Greyson Guns in Orange shoots for success with non-gun toting crowd
Greyson Guns has long provided a popular shooting range and gun store for firearms enthusiasts, but now the business has added a new twist — general safety courses to be taught at the new “Greyson Academy.”
And the classes don’t involve shooting anything.
“It’s not our goal to convert people to become gun owners,” said the academy’s Director of Training Anthony Cuozzo, the retired Orange assistant police chief. “We’d love them to be educated.”
The academy also offers classes designed for serious gun owners, but the new offerings will be focused on safety education.
Cuozzo, who developed similar programs while at the police department — teaching women’s safety, teacher drills, Internet safety, even babysitter safety — said among the Greyson Academy offerings will be safety training for students headed to college , classes on home safety — including theft protection — and Internet safety, including how to talk to teenagers about it.
There also is a “How to talk to your kids about guns,” class — “We still see tragedy” with kids who handle parents’ guns, Cuozzo said.
Greyson also is developing a small-business active-shooter safety course that teaches the new national model of “run, hide fight,” rather than the old shelter in place.
Even though the classes are not designed to promote gun ownership, that doesn’t mean there’s no general public classes involving guns — such as the “How to choose a firearm that’s right for you” or “How to buy a gun,” the latter part of a free lecture series.
The general public offerings at Greyson Academy also include a class on gun laws and a women’s self -defense class psychological.
Most of the classes are $99 each.
The pristine, state-of-the-art classroom where the teaching takes place is situated in a newly remodeled space at the business, located at 543-545 Boston Post Road.
Cuozzo, an adjunct college professor, said he’s taught safety on campus to freshman at the University of New Haven, Albertus Magnus, Yale University and University of Bridgeport.
He said much of the key in that arena is to be self-aware, make good decisions, “if you see something, say something,” and to be careful on social media, including posting your whereabouts.
Cuozzo, who was a police firearms instructor both at the local and state levels, said he can design a class for any need.
Greyson Guns owner Mike Horvath said all the education they can add — all the “little things” — will make a difference to the community and in public safety.
“We’re not just a bunch of gun people.” Horvath said.

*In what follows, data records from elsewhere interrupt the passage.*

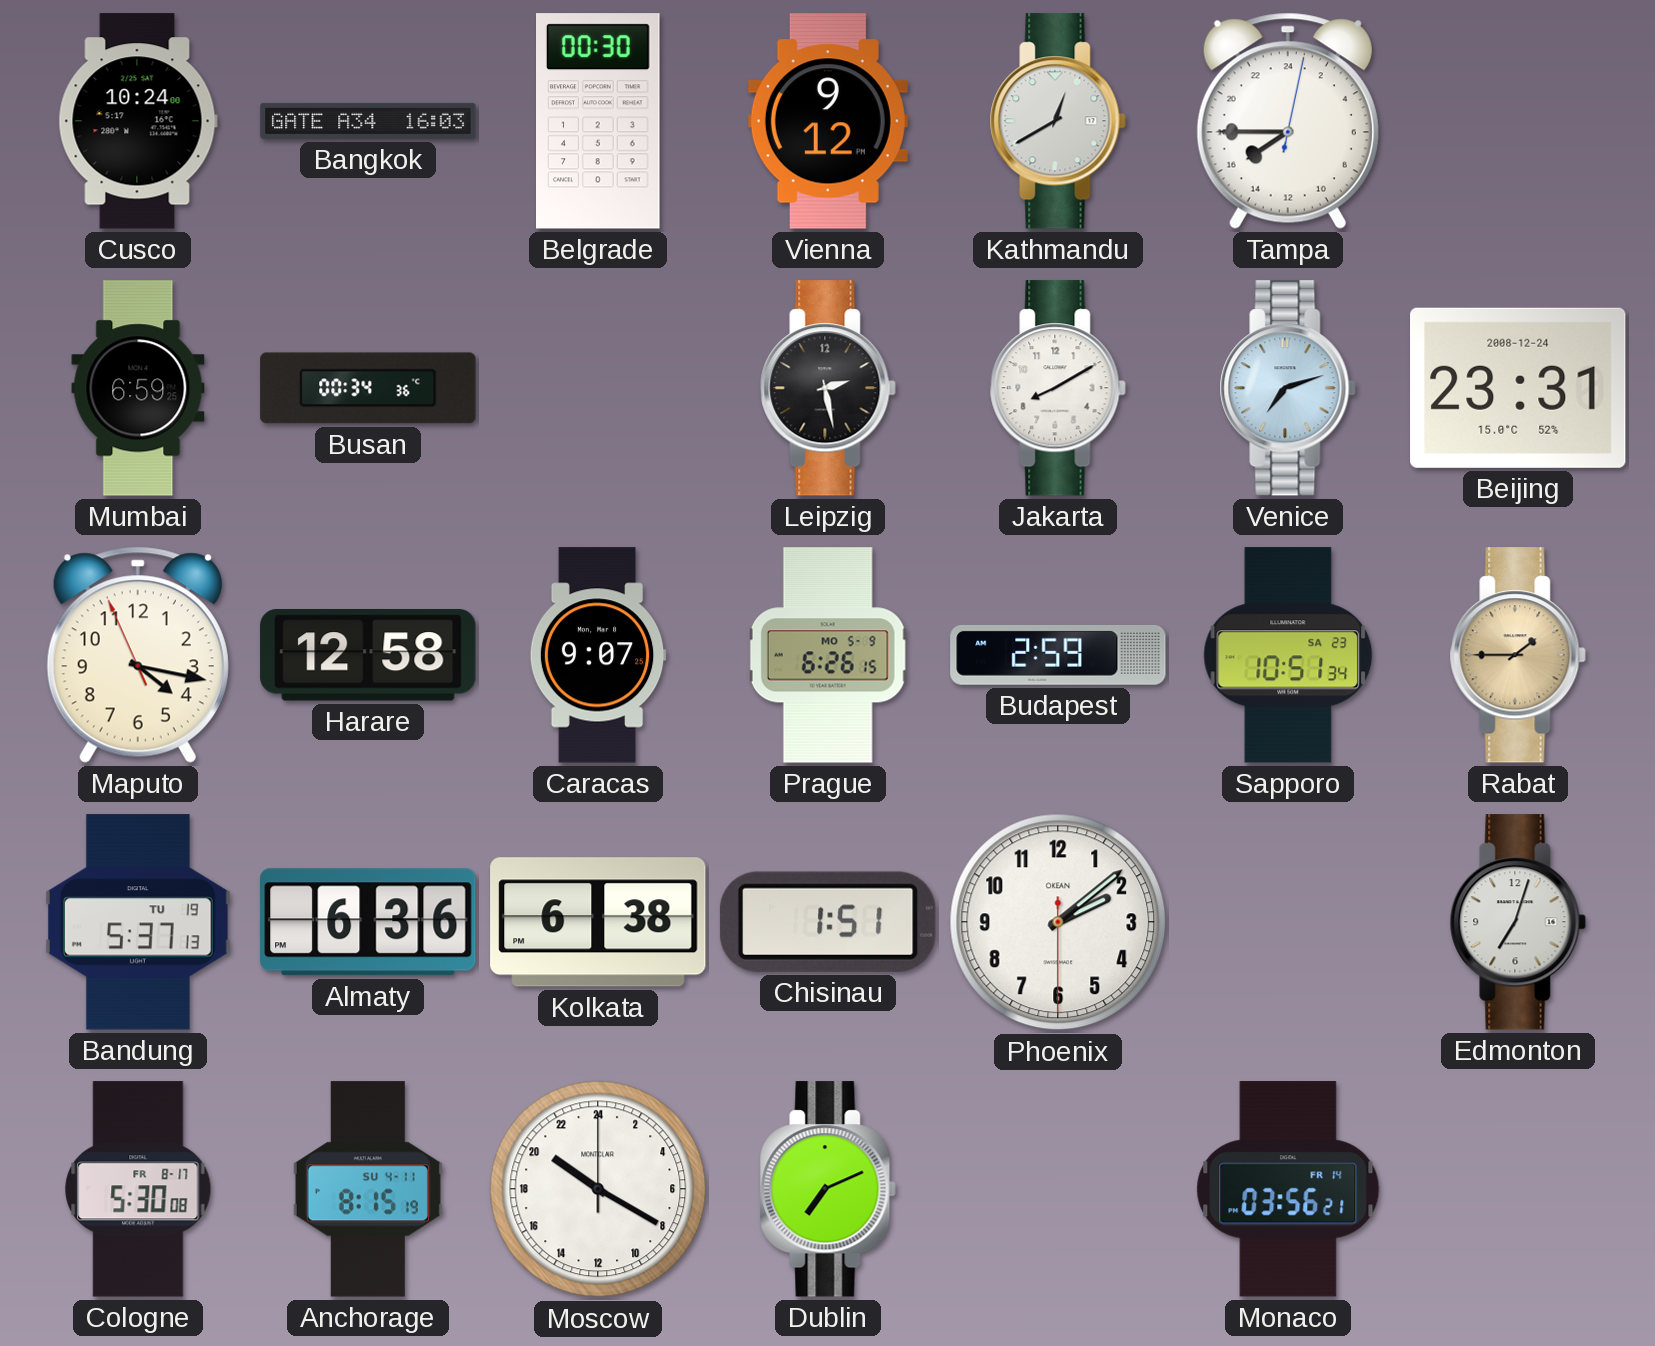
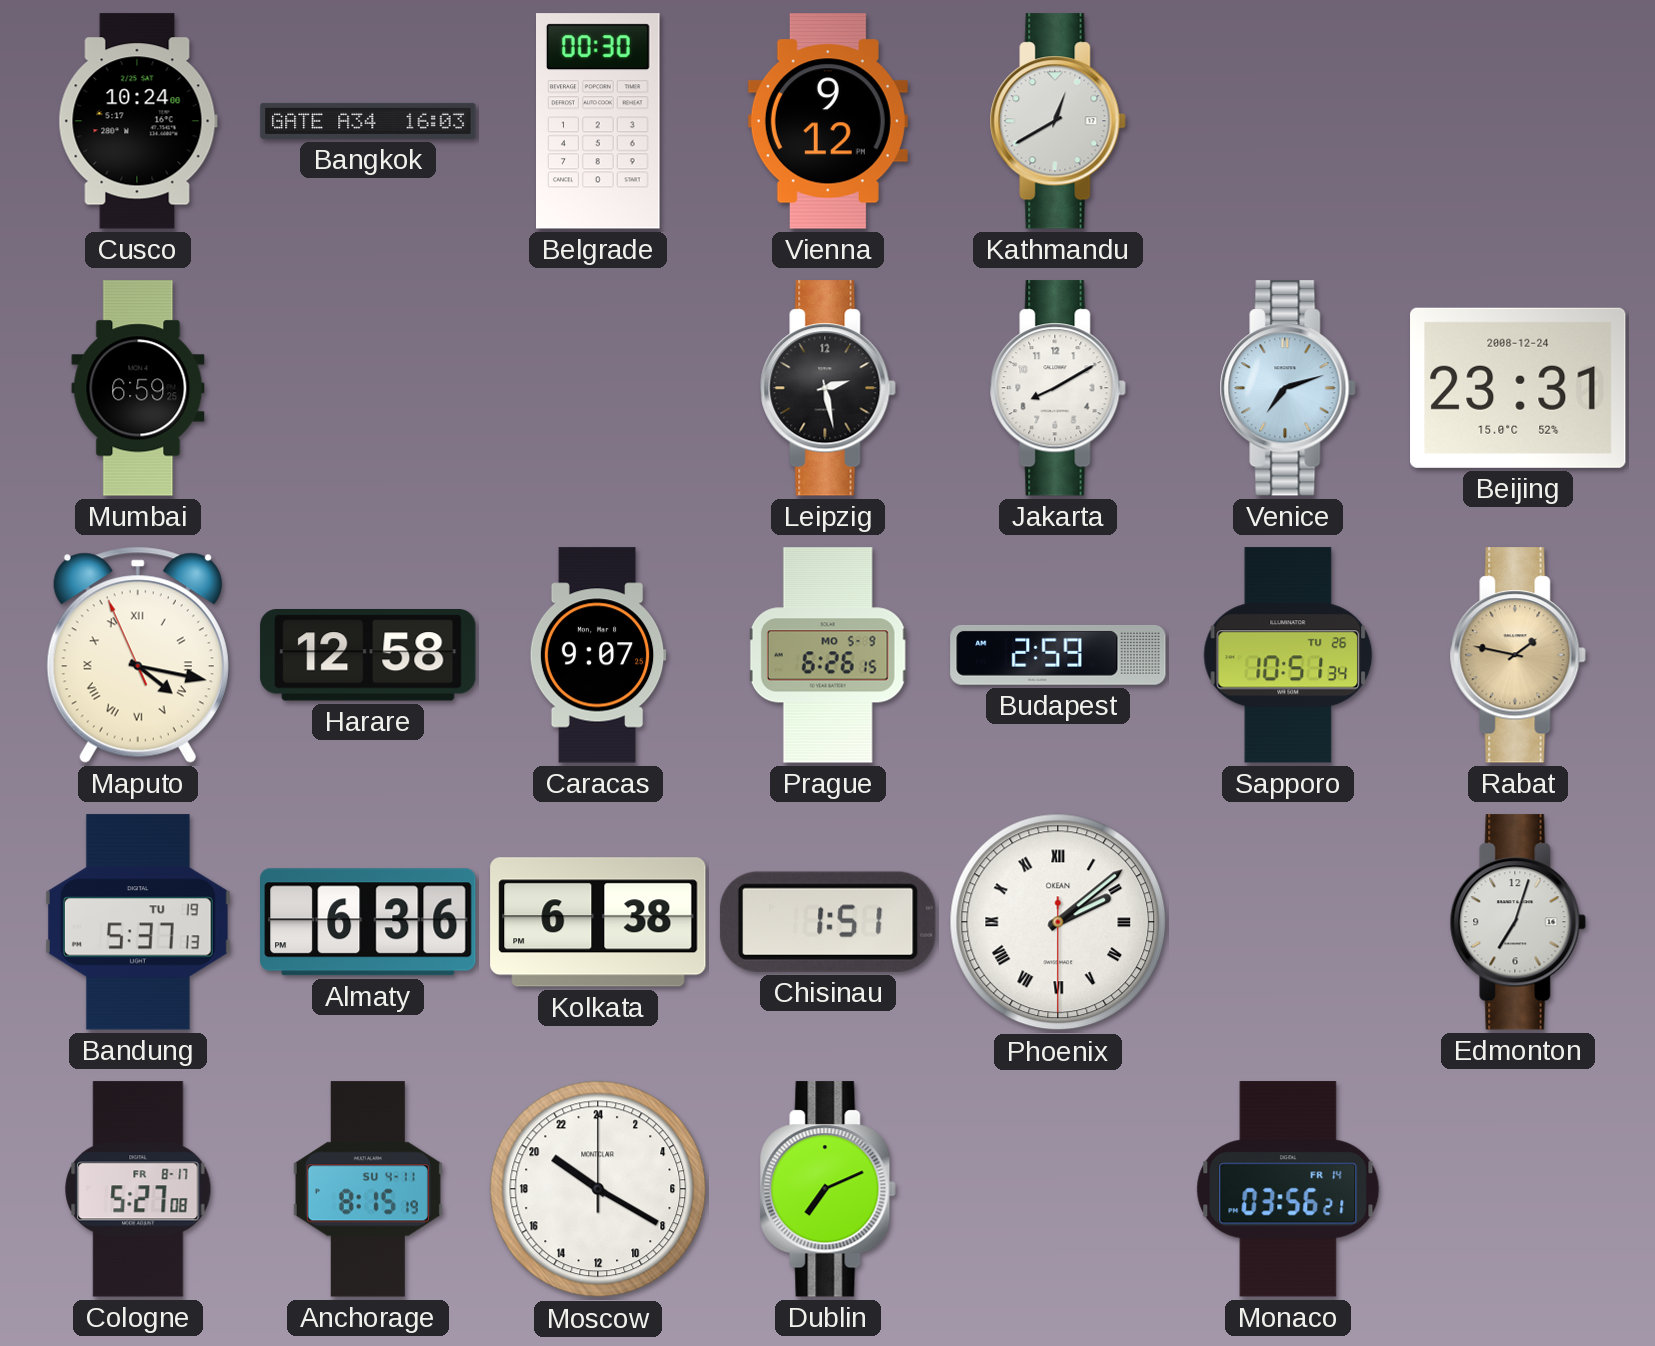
Tampa: 15:45 -> none
Busan: 00:34 -> none
Maputo numerals: Arabic -> Roman
Sapporo date: SA 23 -> TU 26
Rabat: 1:45 -> 1:47
Phoenix numerals: Arabic -> Roman
Cologne: 5:30 -> 5:27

Cuozzo, who retired last year after a 27-year career at the police department and made a brief career switch to restaurant executive, decided he wanted to return to his passion of training and teaching.
“I was like, wow, this is like my dream job,” when he and Horvath started talking about the concept. “I have the opportunity to develop curriculum and training that have value to the general public — Joe Citizen.”
Cuozzo has an undergraduate degree in criminal justice, and a master’s degree in leadership from Albertus Magnus College.